Tim Hope: Yeah, that's probably my thing. I think it's kind of funny. I think all comedy is slightly deadpan. I mean, cartoon stuff, you can get great big performances and it's wonderful, and animals tend to be big voices in animation. But I like the slightly underperformed, monotone voices. I think comedy comes from taking something absurd very seriously. I've worked with Julian Barratt (formerly of British comedy troupe Mighty Boosh) throughout my career and he's quite an intense, serious person and that's what makes him funny. There's lots of ways of doing anything, but that's my touchstone for how I approach it. Keeping it real. Which is obviously ridiculous to say when you're talking about talking animals!
What was the biggest challenge?
Tim Hope: Finding celebs who were up for it! We talked to a lot of people to try and find actors who were game for the challenge and who understood the conservation message. In terms of the film making, making animals talk is the biggest challenge using live action animals. You have to hunt down the archive footage and these being EDGE animals, there's not a huge amount. It takes a couple of days to animate each film, there’s no AI involved – AI couldn't create an open mouth that looked anything close to what we were after.
Was there any reason behind bringing Steve the Kākāpō back?
Tim Hope: I feel the kākāpō is one of the poster children of On the Edge and Steve always felt very developed as a character, in a way that others weren't. When I'm writing these things, I'm projecting what I've already seen [from Series 1], so that's the character: he's created. There's also a lot to be said for writing for a certain performer. Letting them make it their own script. Going with what they do. They will be doing that 10 times better than anything you're telling them to do. Rhys Darby (who voiced Steve) does that brilliantly. He's very engaged with the subject. It made sense working with him again and I think he's hilarious. He's starring in an HBO TV series. Having someone with his profile and his passion behind it, is great. It's like a brand ambassador. Hopefully, he’ll do more.
Thinking about you as a student of theology and philosophy, I can see elements of that consciousness in your work.
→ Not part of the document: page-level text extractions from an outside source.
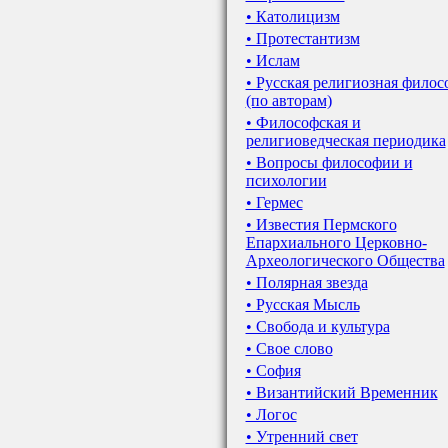
• Католицизм
• Протестантизм
• Ислам
• Русская религиозная филос
(по авторам)
• Философская и
религиоведческая периодика
• Вопросы философии и
психологии
• Гермес
• Известия Пермского
Епархиального Церковно-
Археологического Общества
• Полярная звезда
• Русская Мысль
• Свобода и культура
• Свое слово
• София
• Византийский Временник
• Логос
• Утренний свет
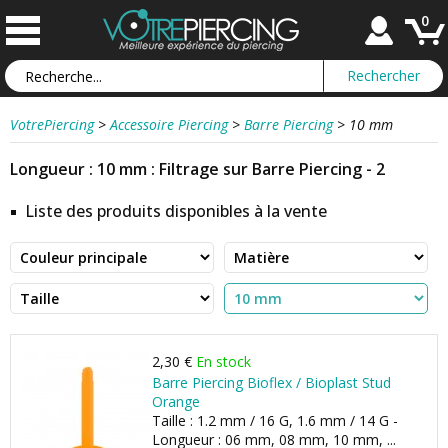
0
VotrePiercing
>
Accessoire Piercing
>
Barre Piercing
>
10 mm
Longueur : 10 mm : Filtrage sur Barre Piercing - 2
Liste des produits disponibles à la vente
2,30 €
En stock
Barre Piercing Bioflex / Bioplast Stud
Orange
Taille : 1.2 mm / 16 G, 1.6 mm / 14 G -
Longueur : 06 mm, 08 mm, 10 mm, ...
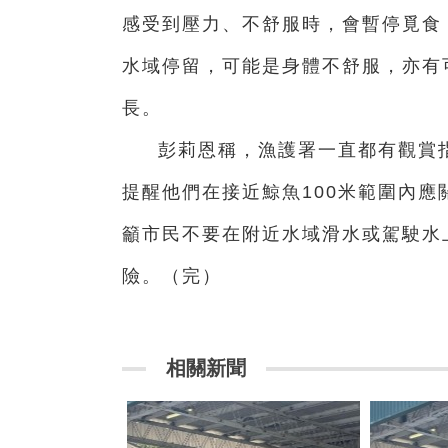
感受到壓力、不舒服時，會暫停覓食
水域停留，可能是身體不舒服，亦有
長。
彭莉恩稱，漁護署一直都有觀賞
提醒他們在接近鯨魚100米範圍內
籲市民不要在附近水域滑水或駕駛水
險。（完）
相關新聞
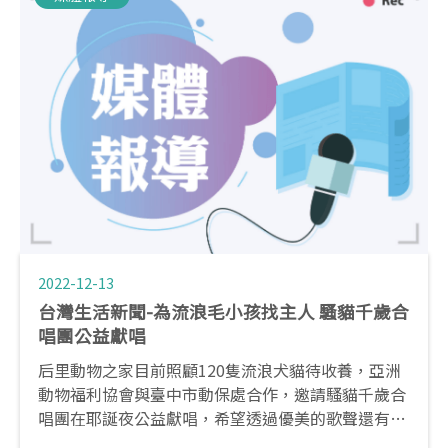
2022-12-13
台灣生活新聞-為流浪毛小孩找主人 騷貓千歲合
唱團公益獻唱
后里動物之家目前照顧120隻流浪犬貓待收養，亞洲
動物福利協會與臺中市動保處合作，邀請騷貓千歲合
唱團在耶誕夜公益獻唱，希望透過優美的歌聲還有充
滿人情味的咖啡，讓台中市流浪毛小孩受到更多關懷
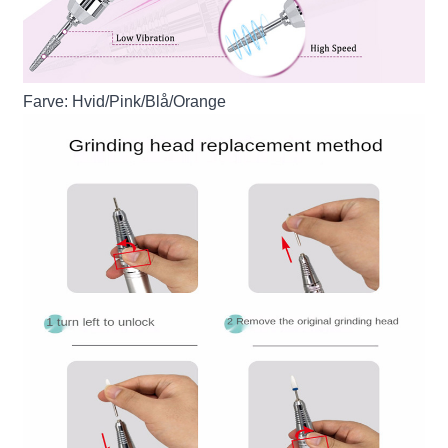
Farve: Hvid/Pink/Blå/Orange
Tim Hope: It's big, big issues behind all this! I love that aspect of it. Dealing with animal sentience is the brief that On the Edge gave us for Season 2. It's fascinating. I think weirdly, the science has been the enemy of empathy with animals for years. The idea that animals have feelings was seen as an unscientific statement, probably because the idea of science discussing feelings is seen as unscientific. Science is about facts. So, there's a kind of dissonance there. Only in recent years have we started talking about the science of feelings. It's a sign of the sophistication of neurosciences that we can even look at how feelings manifest in the brain. Inevitably, we're looking at animals and the evidence that they share a large percentage of DNA and biological features with us, as well as probably a lot of the same emotional architecture. But it's still controversial.
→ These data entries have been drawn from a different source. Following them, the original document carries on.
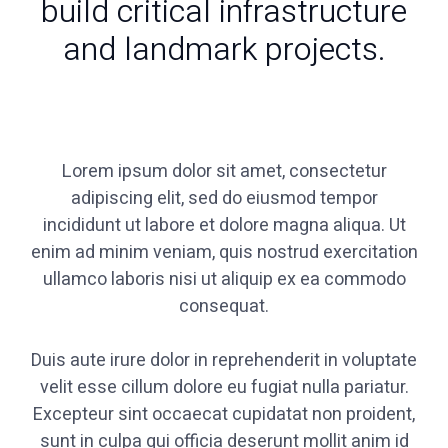
build critical infrastructure
and landmark projects.
Lorem ipsum dolor sit amet, consectetur
adipiscing elit, sed do eiusmod tempor
incididunt ut labore et dolore magna aliqua. Ut
enim ad minim veniam, quis nostrud exercitation
ullamco laboris nisi ut aliquip ex ea commodo
consequat.
Duis aute irure dolor in reprehenderit in voluptate
velit esse cillum dolore eu fugiat nulla pariatur.
Excepteur sint occaecat cupidatat non proident,
sunt in culpa qui officia deserunt mollit anim id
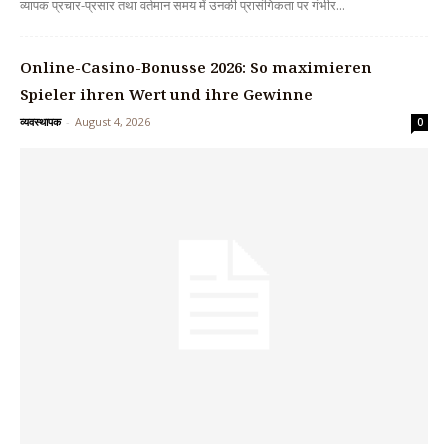
व्यापक प्रचार-प्रसार तथा वर्तमान समय में उनकी प्रासंगिकता पर गंभीर...
Online-Casino-Bonusse 2026: So maximieren
Spieler ihren Wert und ihre Gewinne
व्यवस्थापक
-
August 4, 2026
0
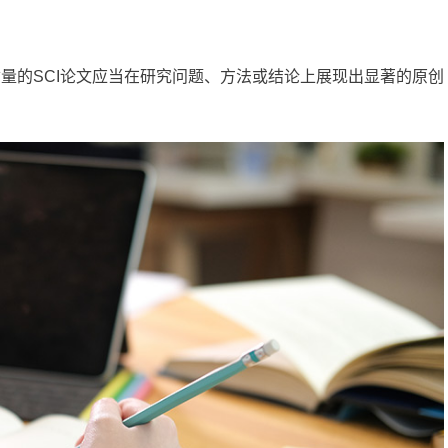
质量的SCI论文应当在研究问题、方法或结论上展现出显著的原创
What's your top tip as a writer/ director/ performer?
Tim Hope: Try to constantly search for objectivity around your work by creating versions of it to look at later so you can decide, is that any good? I think it's important to lose objectivity as well. To get lost in something and think, this is brilliant! Then have the space to go, it’s rubbish. Instinct is a vital part of the process and often your instincts are right: I like this. But you do need to allow yourself to be wrong… just try to make sure that the production schedule will give you the space to throw something out and start again.